Exercise aim:
In the records below, count every line that includes the word "janin". Provide the total alone.

Supplied material:
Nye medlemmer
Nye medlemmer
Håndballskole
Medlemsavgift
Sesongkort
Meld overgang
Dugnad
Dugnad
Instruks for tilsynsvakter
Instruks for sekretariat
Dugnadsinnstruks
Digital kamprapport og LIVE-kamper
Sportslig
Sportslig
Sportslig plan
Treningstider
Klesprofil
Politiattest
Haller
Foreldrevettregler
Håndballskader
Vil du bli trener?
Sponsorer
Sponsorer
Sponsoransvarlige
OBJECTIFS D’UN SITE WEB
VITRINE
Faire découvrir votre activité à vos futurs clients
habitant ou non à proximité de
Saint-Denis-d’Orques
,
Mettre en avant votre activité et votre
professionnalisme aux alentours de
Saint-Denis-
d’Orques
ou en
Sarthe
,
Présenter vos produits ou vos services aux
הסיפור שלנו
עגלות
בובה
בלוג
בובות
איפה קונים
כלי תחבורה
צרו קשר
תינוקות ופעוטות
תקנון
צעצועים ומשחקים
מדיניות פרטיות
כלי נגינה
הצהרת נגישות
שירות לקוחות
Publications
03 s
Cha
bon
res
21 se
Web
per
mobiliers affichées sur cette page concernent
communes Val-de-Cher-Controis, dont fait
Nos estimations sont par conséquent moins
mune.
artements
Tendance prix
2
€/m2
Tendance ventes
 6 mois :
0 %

...

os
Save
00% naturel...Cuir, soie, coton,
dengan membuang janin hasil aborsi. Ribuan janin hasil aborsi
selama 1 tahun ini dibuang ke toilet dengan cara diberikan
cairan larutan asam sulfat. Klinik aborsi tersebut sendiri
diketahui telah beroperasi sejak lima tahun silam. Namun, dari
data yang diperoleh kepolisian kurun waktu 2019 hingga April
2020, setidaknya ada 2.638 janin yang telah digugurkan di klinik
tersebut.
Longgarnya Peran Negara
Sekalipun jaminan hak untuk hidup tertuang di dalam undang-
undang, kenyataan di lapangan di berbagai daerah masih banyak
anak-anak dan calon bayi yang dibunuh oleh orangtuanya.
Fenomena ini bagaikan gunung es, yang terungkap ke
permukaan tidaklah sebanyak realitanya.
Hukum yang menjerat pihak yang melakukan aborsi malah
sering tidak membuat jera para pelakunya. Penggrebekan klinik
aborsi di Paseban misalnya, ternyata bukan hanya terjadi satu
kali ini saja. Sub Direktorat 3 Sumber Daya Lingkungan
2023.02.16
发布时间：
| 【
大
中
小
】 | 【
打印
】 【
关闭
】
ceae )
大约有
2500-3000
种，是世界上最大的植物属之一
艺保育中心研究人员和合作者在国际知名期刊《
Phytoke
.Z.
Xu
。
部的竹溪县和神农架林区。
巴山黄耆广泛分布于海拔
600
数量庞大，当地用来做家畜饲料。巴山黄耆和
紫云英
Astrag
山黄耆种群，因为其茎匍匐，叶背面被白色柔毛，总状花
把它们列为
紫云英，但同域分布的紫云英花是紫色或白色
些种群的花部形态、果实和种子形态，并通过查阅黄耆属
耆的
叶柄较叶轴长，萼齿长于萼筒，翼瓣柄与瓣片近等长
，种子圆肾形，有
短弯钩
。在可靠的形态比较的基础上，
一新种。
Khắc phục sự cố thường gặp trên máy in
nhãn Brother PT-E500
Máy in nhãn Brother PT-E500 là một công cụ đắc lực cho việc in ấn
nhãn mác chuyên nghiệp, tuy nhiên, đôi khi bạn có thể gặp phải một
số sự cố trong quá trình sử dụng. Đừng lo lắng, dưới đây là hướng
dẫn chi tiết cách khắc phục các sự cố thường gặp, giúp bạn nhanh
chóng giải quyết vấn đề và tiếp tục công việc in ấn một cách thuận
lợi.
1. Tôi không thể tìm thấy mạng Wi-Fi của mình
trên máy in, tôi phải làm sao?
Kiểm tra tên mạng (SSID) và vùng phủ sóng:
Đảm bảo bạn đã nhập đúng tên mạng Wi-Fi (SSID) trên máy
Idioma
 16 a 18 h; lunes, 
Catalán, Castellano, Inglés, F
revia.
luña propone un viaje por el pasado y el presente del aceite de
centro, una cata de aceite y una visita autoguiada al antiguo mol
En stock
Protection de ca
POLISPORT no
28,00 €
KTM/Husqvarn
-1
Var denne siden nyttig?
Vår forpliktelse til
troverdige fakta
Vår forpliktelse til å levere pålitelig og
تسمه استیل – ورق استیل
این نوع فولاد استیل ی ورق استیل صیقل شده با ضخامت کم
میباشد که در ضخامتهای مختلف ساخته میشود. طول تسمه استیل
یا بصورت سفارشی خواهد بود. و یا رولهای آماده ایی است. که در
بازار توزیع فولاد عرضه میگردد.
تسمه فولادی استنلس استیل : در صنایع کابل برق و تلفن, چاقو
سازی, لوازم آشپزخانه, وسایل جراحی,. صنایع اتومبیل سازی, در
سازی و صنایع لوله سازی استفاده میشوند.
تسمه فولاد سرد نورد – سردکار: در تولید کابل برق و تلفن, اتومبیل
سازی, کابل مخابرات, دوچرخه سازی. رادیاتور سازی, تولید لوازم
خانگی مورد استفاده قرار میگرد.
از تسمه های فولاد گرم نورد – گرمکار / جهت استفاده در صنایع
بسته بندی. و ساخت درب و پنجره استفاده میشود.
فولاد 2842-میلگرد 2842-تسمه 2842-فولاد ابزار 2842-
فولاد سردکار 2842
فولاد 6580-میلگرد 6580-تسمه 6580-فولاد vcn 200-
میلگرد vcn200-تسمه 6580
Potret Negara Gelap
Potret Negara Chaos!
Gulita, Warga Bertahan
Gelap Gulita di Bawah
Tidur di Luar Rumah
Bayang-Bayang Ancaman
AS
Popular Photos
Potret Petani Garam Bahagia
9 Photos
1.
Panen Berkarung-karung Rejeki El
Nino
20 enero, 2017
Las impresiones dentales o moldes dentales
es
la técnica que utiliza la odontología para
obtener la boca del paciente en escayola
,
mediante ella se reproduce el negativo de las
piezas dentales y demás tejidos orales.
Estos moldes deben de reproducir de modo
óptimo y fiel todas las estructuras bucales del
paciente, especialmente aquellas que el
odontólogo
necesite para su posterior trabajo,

Worked solution:
2